Thierry is a bartender at le Calbar in Paris. He shows us 2 cocktails, one is mezcal based and the other one is rum based

Thierry introduce yourself
I’m Thierry, from le Calbar in Paris. I started in 1998 with a degree in bartending (EPMT), then I worked in a 3 star hotel (an Accor brand) where I learnt a lot of stuff. But, at the end I was fed up with hotels and I wanted to do something else, so I worked for the group which own: Barrio Latino and Buddha bar. I then worked at Barfly (which doesn’t exist anymore), then joined the Barrio Latino crew. It’s a huge place and it was the first to get an american workstation for bartenders, like everyone has now. Of course it was more about Mojitos, Pina Coladas or Caipirinhas, so even if it was cool, mixology is about something else, so I moved. A bartender likes to be trained in different places so I worked for a quick period at Le Fumoir for a different style of service. Then I quit to go to Biarritz for the season and worked on the beach at Le Blue Cargo. That was great, and at the end of the season I came back to Paris and worked again for the Accor group. Then I spent one year in Australia where I did everything from room-service to gardener… but no bartending, because I needed to improve my English. I came back to the Sofitel in Paris. In fact, I really liked the hotel service and in Accor group I have always been managed by directors who made me grow up. And it’s here I met my business partner Christophe. We were a great team behind the bar, so we decided to open a bar together, and that’s how we started Le Calbar.

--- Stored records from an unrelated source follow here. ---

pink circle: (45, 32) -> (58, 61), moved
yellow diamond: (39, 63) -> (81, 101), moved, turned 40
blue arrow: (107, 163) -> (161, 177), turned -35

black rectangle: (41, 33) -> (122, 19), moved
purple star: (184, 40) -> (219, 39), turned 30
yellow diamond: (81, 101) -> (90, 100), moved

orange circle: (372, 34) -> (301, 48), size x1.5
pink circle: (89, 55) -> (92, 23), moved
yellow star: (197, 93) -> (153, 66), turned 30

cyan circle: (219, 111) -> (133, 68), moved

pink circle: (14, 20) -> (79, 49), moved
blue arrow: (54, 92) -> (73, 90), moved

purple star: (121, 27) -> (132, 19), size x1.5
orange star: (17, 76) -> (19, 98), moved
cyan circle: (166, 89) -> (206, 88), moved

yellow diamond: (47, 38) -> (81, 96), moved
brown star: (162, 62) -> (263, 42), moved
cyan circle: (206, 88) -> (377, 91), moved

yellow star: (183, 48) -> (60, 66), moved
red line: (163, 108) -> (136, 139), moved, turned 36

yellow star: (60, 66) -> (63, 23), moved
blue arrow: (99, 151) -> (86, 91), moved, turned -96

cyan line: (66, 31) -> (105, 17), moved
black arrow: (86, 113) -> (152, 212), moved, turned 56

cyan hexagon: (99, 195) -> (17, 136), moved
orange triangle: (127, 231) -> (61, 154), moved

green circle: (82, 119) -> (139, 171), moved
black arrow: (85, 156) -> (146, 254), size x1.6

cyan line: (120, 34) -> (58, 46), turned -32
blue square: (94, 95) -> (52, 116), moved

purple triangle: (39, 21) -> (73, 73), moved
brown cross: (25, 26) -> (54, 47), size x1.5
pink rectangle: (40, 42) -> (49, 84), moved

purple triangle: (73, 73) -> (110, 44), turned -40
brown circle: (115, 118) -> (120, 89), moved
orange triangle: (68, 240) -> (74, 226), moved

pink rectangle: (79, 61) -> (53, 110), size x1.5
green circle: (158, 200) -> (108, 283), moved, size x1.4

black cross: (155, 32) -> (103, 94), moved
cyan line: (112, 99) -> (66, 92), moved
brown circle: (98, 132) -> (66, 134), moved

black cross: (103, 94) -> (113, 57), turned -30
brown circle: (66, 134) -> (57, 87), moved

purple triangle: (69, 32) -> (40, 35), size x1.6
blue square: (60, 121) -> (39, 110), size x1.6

The classic you want to show us
Mezcal Negroni 
50ml of Mezcal
20ml of Cynar
20ml of Tio Pepe (Fino)
A twist of lemon

The party you dream of
It’s my bar! It matches with my taste and authenticity. When I go into a bar, the interior design is important and of course, coming from the hotel world, service is very important as well. At the end, relationships are the most important. The way the bartender or waiter interacts with you is key. You can serve anyone in a bar but it should fit with his expectations, so the way you serve everyone is always different. If your customer is left-handed your glass should be on the left for instance. I believe in the small details, but they are important. So when I party I look at all the details, which is a problem in a way.

The spirit you like the most
I really like Mezcal because of the smoky taste. This flavour is so powerful you just need a few drops to reach a perfect balance to create the taste you want. It’s interesting because anyone can work work with it, you just need to find the right proportion. I like it for short or a long drinks.

What makes a good cocktail and which product do you want to highlight at this moment
Balance of course, but it’s not the only thing. A good cocktail is about where and when you drink it. Because if I drink a Manhattan at home, in my opinion it will be less enjoyable than in a bar where you have the right service and you chat with the bartender. So even if it tastes the same, it won’t be the same because of the context.
I love herbs. Dry or in a tea, cold infusion, whatever the spirit you use, herbs will have an influence. For instance verbena with gin or using spices like cardamom. Infusion is very interesting, it’s like a booster. It’s like you create your own spirit without drawing the taste of the base spirit.

The signature cocktail you want to show us
King Cross
30ml of rum Smith and Cross
20ml  of original Dark Plantation
20ml of a liqueur shrub orange
2 dashes of Angustura bitters

Where do you think we need to go to interview another bartender?
I will go to see Mido at Café Moderne.